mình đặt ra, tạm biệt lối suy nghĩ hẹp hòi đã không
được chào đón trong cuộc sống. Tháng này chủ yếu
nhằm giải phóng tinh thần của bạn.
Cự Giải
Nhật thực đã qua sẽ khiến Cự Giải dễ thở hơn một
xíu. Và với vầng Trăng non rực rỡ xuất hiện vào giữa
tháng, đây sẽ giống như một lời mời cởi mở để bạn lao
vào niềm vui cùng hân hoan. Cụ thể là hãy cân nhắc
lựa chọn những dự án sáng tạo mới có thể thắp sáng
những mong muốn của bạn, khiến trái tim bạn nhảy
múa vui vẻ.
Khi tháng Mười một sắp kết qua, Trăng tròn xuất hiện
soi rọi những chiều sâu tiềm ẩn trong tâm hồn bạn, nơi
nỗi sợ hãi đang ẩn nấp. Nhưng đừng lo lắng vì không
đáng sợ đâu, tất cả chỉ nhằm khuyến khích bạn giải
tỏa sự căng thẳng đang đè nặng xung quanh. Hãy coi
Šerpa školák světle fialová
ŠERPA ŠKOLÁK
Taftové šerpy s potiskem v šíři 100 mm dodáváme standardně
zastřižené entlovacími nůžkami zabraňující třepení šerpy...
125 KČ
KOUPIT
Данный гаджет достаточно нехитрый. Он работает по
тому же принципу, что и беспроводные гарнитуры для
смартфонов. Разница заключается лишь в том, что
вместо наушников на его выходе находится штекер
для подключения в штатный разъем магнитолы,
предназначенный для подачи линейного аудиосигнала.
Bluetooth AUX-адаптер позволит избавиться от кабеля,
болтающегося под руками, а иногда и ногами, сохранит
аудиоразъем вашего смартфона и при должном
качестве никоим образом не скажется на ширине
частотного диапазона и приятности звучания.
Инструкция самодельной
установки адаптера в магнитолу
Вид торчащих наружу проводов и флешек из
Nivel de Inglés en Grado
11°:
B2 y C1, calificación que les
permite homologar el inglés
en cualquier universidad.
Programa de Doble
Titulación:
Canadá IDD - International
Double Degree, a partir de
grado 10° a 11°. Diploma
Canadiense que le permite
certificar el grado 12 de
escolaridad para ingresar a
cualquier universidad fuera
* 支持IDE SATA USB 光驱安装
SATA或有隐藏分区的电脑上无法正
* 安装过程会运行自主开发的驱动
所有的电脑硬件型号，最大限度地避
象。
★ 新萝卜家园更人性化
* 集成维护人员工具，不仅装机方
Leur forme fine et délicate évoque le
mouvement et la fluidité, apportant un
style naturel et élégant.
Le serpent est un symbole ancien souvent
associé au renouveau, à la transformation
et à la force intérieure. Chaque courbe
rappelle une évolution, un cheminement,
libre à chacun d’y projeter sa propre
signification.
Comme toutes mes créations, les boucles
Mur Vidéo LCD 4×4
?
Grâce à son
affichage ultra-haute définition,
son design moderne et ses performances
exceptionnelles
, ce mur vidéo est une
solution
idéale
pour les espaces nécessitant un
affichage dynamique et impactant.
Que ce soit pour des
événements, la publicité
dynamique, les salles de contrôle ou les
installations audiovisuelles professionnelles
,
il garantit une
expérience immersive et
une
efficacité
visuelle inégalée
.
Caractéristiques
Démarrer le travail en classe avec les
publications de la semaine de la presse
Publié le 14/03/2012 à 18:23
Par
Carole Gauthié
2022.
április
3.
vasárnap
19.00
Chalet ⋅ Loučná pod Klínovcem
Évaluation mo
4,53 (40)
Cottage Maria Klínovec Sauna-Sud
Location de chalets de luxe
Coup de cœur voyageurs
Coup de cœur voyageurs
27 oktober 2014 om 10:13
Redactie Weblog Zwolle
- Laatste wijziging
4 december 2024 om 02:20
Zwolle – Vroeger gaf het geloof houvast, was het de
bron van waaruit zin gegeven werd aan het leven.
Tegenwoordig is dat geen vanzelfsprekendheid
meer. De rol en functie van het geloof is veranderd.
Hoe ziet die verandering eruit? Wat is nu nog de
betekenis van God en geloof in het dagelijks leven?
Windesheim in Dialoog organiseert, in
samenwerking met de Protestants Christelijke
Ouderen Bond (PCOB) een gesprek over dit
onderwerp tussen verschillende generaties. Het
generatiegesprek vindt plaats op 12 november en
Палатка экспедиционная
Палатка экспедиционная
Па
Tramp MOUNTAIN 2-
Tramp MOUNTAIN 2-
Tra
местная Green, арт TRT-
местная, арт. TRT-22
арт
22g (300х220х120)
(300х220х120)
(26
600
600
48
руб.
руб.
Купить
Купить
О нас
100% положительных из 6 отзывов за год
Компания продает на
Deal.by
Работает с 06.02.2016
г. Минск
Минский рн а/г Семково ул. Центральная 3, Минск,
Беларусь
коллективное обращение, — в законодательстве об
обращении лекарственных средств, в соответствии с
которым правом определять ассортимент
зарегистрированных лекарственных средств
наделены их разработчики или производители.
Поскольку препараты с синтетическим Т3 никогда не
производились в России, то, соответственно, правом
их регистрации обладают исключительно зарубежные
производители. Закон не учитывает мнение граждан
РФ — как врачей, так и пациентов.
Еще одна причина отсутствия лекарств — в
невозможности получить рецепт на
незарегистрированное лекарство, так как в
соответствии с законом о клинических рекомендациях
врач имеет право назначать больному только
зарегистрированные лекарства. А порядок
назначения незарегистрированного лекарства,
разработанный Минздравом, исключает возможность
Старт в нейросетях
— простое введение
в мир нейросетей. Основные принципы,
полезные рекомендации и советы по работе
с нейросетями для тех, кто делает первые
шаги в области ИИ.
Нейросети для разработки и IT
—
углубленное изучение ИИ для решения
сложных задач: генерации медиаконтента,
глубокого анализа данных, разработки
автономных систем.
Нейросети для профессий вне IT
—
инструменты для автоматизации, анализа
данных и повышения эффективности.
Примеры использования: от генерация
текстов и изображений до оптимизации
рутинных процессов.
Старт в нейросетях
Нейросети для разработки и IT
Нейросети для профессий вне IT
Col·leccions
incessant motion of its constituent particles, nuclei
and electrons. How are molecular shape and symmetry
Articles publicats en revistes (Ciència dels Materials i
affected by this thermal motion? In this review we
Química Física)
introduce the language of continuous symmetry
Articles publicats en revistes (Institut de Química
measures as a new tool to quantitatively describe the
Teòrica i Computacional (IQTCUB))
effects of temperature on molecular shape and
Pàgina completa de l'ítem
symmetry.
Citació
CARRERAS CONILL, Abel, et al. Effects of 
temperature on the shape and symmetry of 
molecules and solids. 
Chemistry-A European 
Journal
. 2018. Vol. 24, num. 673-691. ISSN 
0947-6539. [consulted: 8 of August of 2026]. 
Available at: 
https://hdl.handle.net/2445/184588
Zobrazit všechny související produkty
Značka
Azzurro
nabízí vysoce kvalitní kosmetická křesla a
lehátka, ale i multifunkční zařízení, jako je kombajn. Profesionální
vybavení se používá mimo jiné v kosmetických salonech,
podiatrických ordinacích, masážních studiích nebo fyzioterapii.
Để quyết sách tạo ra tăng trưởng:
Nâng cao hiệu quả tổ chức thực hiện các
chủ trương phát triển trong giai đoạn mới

» Problem: Look for the word "leven" in the data, then return every line that contains it.

» Answer:
bron van waaruit zin gegeven werd aan het leven.
betekenis van God en geloof in het dagelijks leven?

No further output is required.